EXERCISE INSTRUCTIONS ::
For each line of the listing that includes the word "Specifications", show the whole line.

↓

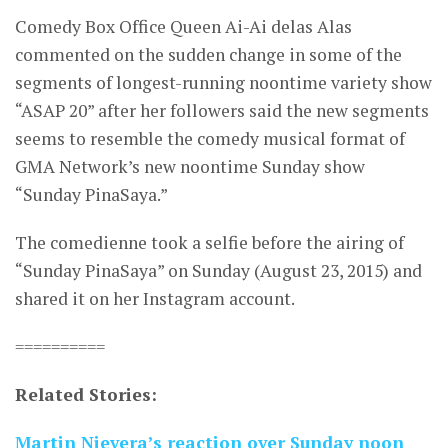
Comedy Box Office Queen Ai-Ai delas Alas
commented on the sudden change in some of the
segments of longest-running noontime variety show
“ASAP 20” after her followers said the new segments
seems to resemble the comedy musical format of
GMA Network’s new noontime Sunday show
“Sunday PinaSaya.”
The comedienne took a selfie before the airing of
“Sunday PinaSaya” on Sunday (August 23, 2015) and
shared it on her Instagram account.
==========
Related Stories:
Martin Nievera’s reaction over Sunday noon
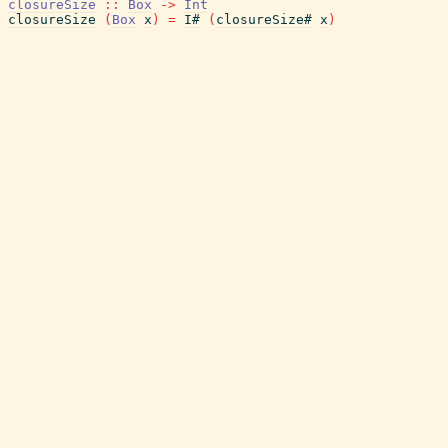
closureSize
::
Box
->
Int
closureSize
(
Box
x
)
=
I#
(
closureSize#
x
)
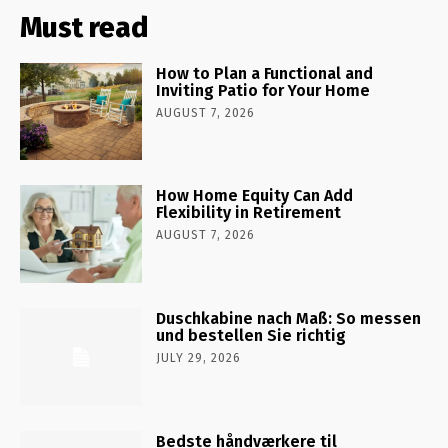
Must read
How to Plan a Functional and
Inviting Patio for Your Home
AUGUST 7, 2026
How Home Equity Can Add
Flexibility in Retirement
AUGUST 7, 2026
Duschkabine nach Maß: So messen
und bestellen Sie richtig
JULY 29, 2026
Bedste håndværkere til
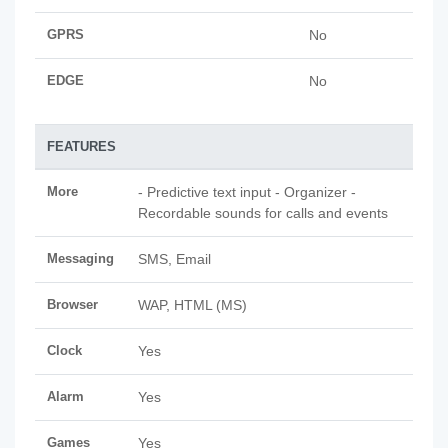
GPRS
No
EDGE
No
FEATURES
More
- Predictive text input - Organizer -
Recordable sounds for calls and events
Messaging
SMS, Email
Browser
WAP, HTML (MS)
Clock
Yes
Alarm
Yes
Games
Yes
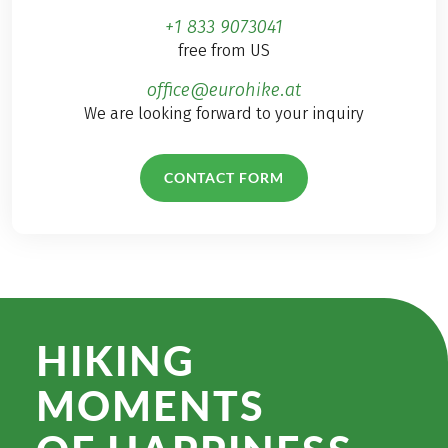
+1 833 9073041
free from US
office@eurohike.at
We are looking forward to your inquiry
CONTACT FORM
HIKING
MOMENTS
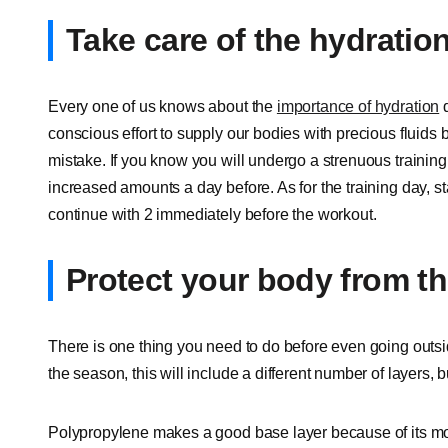
Take care of the hydratio
Every one of us knows about the
importance of hydration
d
conscious effort to supply our bodies with precious fluids 
mistake. If you know you will undergo a strenuous training 
increased amounts a day before. As for the training day, st
continue with 2 immediately before the workout.
Protect your body from t
There is one thing you need to do before even going outsi
the season, this will include a different number of layers, b
Polypropylene makes a good base layer because of its moi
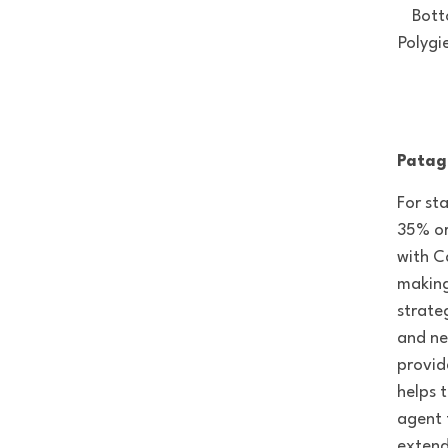
Bott
Polygi
Patag
For st
35% or
with C
making
strate
and ne
provid
helps t
agent 
extend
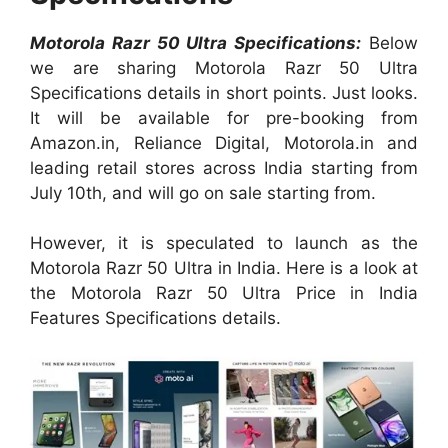
Motorola Razr 50 Ultra Specifications:
Below
we are sharing Motorola Razr 50 Ultra
Specifications details in short points. Just looks.
It will be available for pre-booking from
Amazon.in, Reliance Digital, Motorola.in and
leading retail stores across India starting from
July 10th, and will go on sale starting from.
However, it is speculated to launch as the
Motorola Razr 50 Ultra in India. Here is a look at
the Motorola Razr 50 Ultra Price in India
Features Specifications details.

↑

RESPONSE TO THIS TASK ::
Motorola Razr 50 Ultra Specifications:
Specifications details in short points. Just looks.
Features Specifications details.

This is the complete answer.